**WHAT THE EXERCISE ASKS:**
Please retype every record below exactly, leaving the pictures out.

- Opening Delimiter -

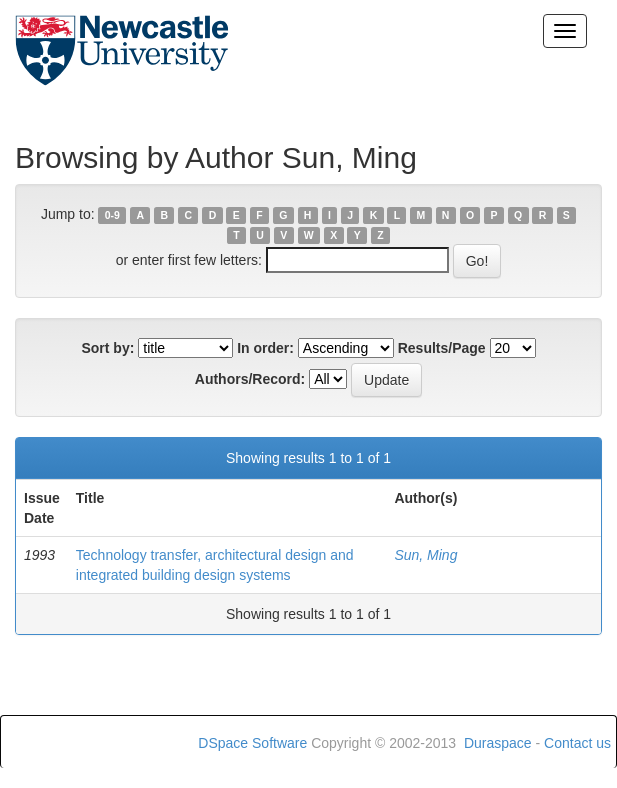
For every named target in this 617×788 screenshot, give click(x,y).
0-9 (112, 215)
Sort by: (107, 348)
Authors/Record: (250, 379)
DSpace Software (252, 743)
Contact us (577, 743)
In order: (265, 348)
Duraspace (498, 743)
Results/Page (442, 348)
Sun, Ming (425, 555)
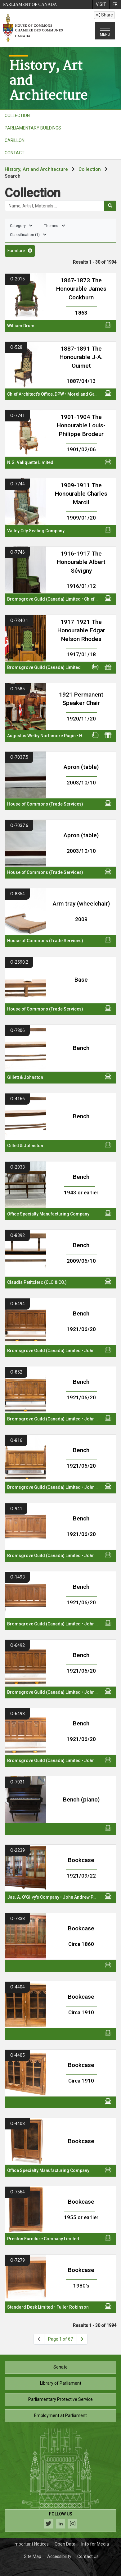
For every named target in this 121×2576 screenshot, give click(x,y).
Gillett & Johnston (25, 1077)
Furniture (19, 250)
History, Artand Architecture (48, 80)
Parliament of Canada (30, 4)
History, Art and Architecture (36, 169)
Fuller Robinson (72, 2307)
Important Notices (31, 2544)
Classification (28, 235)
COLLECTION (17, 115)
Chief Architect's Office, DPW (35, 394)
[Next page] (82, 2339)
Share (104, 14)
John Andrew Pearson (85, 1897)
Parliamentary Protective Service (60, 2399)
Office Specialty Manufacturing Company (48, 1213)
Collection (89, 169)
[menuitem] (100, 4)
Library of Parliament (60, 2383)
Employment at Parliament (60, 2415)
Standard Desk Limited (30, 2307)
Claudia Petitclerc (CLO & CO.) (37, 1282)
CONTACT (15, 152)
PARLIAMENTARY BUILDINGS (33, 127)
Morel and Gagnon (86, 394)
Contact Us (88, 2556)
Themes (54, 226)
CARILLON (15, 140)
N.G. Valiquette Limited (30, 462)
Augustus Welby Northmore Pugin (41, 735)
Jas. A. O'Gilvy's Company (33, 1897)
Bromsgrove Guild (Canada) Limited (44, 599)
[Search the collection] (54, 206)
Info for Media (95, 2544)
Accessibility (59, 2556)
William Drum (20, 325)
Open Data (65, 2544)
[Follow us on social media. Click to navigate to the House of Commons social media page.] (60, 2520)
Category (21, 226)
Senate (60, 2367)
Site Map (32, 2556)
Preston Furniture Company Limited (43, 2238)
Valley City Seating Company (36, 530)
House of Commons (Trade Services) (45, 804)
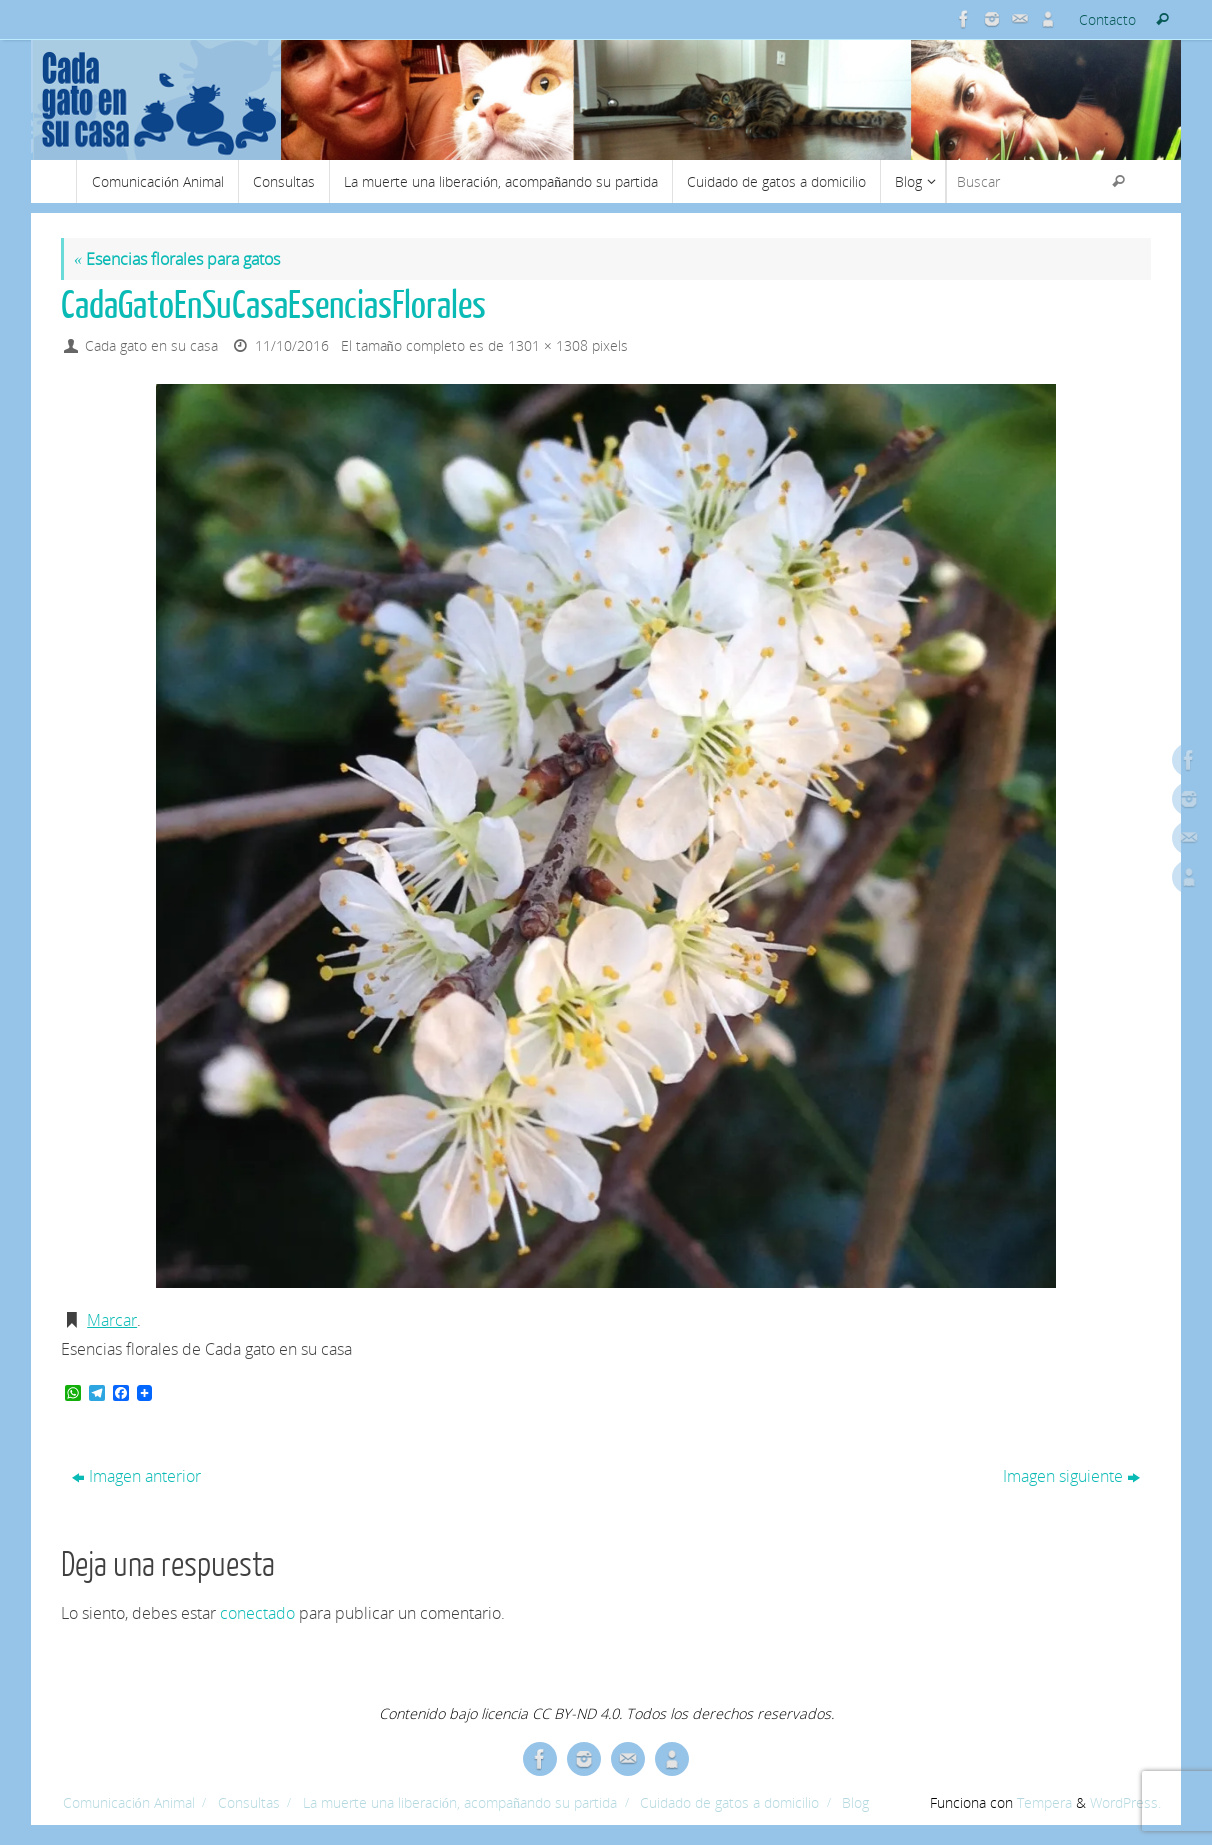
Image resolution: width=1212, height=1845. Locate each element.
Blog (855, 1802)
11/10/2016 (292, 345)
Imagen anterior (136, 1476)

- Closing Delimiter -

**TASK RESULT:**
For every named target in this 617×788 screenshot, give click(x,y).
0-9 (112, 215)
Sort by: (107, 348)
Authors/Record: (250, 379)
DSpace Software (252, 743)
Contact us (577, 743)
In order: (265, 348)
Duraspace (498, 743)
Results/Page (442, 348)
Sun, Ming (425, 555)
For every named target in this 121×2576 screenshot, give click(x,y).
Gillett & Johnston (25, 1077)
Furniture (19, 250)
History, Artand Architecture (48, 80)
Parliament of Canada (30, 4)
History, Art and Architecture (36, 169)
Fuller Robinson (72, 2307)
Important Notices (31, 2544)
Classification (28, 235)
COLLECTION (17, 115)
Chief Architect's Office, DPW (35, 394)
[Next page] (82, 2339)
Share (104, 14)
John Andrew Pearson (85, 1897)
Parliamentary Protective Service (60, 2399)
Office Specialty Manufacturing Company (48, 1213)
Collection (89, 169)
[menuitem] (100, 4)
Library of Parliament (60, 2383)
Employment at Parliament (60, 2415)
Standard Desk Limited (30, 2307)
Claudia Petitclerc (CLO & CO.) (37, 1282)
CONTACT (15, 152)
PARLIAMENTARY BUILDINGS (33, 127)
Morel and Gagnon (86, 394)
Contact Us (88, 2556)
Themes (54, 226)
CARILLON (15, 140)
N.G. Valiquette Limited (30, 462)
Augustus Welby Northmore Pugin (41, 735)
Jas. A. O'Gilvy's Company (33, 1897)
Bromsgrove Guild (Canada) Limited (44, 599)
[Search the collection] (54, 206)
Info for Media (95, 2544)
Accessibility (59, 2556)
William Drum (20, 325)
Open Data (65, 2544)
[Follow us on social media. Click to navigate to the House of Commons social media page.] (60, 2520)
Category (21, 226)
Senate (60, 2367)
Site Map (32, 2556)
Preston Furniture Company Limited (43, 2238)
Valley City Seating Company (36, 530)
House of Commons (Trade Services) (45, 804)
Image resolution: width=1212, height=1845. Locate each element.
Blog (855, 1802)
11/10/2016 (292, 345)
Imagen anterior (136, 1476)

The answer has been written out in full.